S21: The Khmer Rouge Killing Machine

Caught this film at the Chicago International Film Festival last night (it’s going on a couple blocks down at the Centruy mall). “The Cambodian genocide of 1975-1979, in which approximately 1.7 million people lost their lives (21% of the country’s population), was one of the worst human tragedies of the last century. ” Filmmaker Rithy Panh (himself a survivor of S21 – taking up film with the purpose to document this story) took his crew and survivors and former guards of the S21 facility back to the schoolhouse that became a prison and then a death camp.

One scene that tore my heart out was when two survivors first come to the abandoned building – derelict and overgrown. The grief splayed across one man’s face as tears pour out of him and he tries to understand why in the world he survived when he lost his wife and children in this very same building. This is how I feel people must feel in Iraq – the stupefying helplessness of individuals caught up in history and political forces beyond their control. Another deeply affecting moment is how when the former guards numbly meet the former prisoners – recognizing faces from less than 30 years ago.

The constant conflict of survivors being told to just move on and stop bringing it up to this dedication to say ‘this happened here – and we were a part of it’ is so important. Also powerful is how all of the documents and files from S21 still exist and to seeing the prisoners page through their own files and read the accounts of their own torture and interrogation. In some scenes the former guards act out their night watch duties – narrating and yelling at the prisoners that aren’t there anymore in the rooms that yawn open and empty in the dusty wind.

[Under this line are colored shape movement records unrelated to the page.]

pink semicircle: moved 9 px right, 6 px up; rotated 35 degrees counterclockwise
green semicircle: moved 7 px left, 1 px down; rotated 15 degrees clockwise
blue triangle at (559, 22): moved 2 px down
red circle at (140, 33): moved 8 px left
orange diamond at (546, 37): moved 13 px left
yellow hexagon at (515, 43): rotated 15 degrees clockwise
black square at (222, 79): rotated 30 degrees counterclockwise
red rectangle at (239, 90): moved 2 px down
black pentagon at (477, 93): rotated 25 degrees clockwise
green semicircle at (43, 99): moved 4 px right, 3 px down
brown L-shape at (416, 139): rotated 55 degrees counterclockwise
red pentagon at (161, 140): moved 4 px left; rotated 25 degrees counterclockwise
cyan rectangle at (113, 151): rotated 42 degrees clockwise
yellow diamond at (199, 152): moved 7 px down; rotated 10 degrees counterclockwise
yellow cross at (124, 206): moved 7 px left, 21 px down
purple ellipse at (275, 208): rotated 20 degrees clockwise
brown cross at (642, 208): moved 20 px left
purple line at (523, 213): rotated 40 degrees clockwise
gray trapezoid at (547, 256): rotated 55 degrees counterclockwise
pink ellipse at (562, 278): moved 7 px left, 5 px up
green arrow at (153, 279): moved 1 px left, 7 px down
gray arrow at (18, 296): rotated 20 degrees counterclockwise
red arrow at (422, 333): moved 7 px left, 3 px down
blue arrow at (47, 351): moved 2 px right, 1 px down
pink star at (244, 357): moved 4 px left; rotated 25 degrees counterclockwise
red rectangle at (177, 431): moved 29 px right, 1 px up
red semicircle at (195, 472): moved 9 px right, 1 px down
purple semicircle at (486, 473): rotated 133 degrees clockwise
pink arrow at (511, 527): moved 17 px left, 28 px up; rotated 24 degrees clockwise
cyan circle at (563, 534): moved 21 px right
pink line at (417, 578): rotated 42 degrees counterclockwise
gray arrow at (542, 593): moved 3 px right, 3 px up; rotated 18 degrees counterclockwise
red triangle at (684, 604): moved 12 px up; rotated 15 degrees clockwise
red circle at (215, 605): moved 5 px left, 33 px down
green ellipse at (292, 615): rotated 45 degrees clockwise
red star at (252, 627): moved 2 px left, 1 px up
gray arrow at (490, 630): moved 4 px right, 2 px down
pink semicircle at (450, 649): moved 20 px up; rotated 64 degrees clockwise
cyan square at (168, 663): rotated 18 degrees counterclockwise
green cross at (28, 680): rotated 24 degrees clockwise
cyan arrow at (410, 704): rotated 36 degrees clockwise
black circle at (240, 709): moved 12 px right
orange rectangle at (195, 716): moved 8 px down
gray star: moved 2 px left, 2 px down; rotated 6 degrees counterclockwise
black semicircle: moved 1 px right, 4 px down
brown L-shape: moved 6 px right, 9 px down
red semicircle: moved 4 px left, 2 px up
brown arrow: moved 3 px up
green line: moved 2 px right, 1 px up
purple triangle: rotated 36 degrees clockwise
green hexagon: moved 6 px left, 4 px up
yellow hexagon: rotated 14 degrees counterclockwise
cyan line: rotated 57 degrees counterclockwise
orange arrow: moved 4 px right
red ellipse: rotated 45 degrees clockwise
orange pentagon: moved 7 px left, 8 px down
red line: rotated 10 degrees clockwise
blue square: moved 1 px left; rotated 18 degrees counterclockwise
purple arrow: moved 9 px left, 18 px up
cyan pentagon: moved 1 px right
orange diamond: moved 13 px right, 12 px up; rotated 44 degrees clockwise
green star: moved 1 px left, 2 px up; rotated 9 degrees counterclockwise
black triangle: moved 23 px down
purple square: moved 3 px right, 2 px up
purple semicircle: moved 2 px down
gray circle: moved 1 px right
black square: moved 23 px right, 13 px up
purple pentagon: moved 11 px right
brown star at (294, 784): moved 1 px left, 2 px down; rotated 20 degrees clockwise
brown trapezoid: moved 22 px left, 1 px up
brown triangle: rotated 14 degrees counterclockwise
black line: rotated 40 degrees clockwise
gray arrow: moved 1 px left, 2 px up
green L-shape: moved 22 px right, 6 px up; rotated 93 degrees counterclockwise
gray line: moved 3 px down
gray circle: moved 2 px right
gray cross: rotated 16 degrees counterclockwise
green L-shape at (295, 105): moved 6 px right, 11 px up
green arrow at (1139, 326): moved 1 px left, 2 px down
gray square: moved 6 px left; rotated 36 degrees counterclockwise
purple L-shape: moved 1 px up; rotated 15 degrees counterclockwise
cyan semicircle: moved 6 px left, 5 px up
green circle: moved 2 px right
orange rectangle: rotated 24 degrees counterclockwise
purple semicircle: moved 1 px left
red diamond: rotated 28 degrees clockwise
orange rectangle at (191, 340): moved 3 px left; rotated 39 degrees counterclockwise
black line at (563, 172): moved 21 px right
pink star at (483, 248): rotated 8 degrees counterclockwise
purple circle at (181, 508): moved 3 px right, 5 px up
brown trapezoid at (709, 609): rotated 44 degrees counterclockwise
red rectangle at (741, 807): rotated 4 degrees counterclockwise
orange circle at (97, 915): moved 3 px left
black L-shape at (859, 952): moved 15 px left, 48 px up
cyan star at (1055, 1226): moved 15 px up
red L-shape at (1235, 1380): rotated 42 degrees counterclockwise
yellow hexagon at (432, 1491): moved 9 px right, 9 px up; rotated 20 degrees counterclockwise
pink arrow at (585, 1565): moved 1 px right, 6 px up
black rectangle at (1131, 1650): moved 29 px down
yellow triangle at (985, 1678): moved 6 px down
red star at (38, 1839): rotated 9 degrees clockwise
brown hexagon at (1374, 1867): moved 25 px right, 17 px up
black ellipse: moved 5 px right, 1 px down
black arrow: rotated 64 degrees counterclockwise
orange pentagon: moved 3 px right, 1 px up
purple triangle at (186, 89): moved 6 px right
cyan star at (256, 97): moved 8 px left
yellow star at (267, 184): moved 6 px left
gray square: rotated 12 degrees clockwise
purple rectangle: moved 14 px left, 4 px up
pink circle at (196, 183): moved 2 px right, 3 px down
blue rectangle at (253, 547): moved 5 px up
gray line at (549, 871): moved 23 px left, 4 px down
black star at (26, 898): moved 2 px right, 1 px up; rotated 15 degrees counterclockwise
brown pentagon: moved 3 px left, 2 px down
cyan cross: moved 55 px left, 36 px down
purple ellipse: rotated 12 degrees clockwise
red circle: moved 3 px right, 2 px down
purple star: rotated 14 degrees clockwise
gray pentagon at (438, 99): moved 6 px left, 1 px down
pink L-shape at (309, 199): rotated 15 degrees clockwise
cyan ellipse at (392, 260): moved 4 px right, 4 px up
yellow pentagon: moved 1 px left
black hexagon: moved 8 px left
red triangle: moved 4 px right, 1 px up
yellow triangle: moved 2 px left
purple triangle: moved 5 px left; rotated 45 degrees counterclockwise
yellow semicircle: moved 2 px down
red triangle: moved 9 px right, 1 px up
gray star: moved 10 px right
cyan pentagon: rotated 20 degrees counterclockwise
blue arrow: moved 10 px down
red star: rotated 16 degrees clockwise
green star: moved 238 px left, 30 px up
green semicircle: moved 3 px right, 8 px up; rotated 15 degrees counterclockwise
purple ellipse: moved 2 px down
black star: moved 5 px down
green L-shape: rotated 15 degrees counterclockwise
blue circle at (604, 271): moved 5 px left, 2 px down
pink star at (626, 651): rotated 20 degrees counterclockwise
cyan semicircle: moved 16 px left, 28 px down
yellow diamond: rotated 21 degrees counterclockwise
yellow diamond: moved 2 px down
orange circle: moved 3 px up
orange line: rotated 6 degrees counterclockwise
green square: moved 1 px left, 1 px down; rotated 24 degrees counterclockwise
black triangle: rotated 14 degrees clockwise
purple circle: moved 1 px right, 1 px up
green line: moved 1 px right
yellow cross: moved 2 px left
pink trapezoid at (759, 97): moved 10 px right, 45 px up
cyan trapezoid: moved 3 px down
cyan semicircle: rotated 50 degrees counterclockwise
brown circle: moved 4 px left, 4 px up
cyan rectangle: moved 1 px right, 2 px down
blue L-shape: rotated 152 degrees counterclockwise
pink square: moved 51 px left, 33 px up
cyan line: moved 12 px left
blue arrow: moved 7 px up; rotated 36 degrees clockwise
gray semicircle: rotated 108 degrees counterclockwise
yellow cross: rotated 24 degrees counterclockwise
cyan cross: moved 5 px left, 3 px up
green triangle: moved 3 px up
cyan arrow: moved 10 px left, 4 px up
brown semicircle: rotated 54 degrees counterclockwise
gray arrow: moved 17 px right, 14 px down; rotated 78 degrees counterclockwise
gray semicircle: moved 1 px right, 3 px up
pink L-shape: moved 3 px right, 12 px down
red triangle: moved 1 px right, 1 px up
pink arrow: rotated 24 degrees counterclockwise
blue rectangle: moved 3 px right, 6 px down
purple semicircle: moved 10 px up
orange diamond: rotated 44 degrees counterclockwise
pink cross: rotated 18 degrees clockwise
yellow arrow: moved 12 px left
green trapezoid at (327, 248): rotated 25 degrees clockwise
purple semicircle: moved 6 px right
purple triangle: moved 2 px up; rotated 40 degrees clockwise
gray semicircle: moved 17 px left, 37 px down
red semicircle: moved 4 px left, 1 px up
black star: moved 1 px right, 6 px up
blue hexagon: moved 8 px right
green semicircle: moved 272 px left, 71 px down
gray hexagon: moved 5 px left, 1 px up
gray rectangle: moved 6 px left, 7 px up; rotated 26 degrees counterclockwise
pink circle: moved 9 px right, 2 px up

A big piece missing from the film is a ’cause and effect’ summary of how it all happened. I guess part of me wants to see the slide into genocide. But perhaps focusing directly on the people it affected is even more powerful and makes it more universal – and the 17,000 deaths that came from this facility is small compared to other genocides. But when does it become too much to bear? The stone faced coolness with which the guards recount the pains they exacted on ‘the enemy’ is stunning and a reminder to me of how once you turn someone into ‘less than human’, the door is open for any kind of endless abuse.

I found this online too:

Cambodian Thida Mam was 15 years old at the time. She was relieved the war was over and excited about her country’s future. To many people her age, the Khmer Rouge symbolized an end to the corruption that had plagued her homeland for years. Perhaps the group could turn Cambodia into a more prosperous, democratic nation. Her hopes were quickly dashed when the Khmer Rouge ordered every man, woman and child to evacuate the capital at once. The goal was to turn Cambodia into a revolutionary powerhouse. As the saying went: “To keep you is no benefit. To destroy you is no loss.”

On my reading list is A Problem from Hell, America and the Age of Genocide:

“The big shocker for me… is when I realised there’s all these answers to why we don’t do enough – imperfect information, no national interests, bureaucracy being tailored in that direction, no presidential leadership, no domestic political pressure, a lack of faith in American power after Vietnam, all these reasons – a full year before publication, getting a sense of what the last draft would be like I realised literally it would be like this: ‘Oh my God, we don’t do anything about genocide because we don’t want to’.”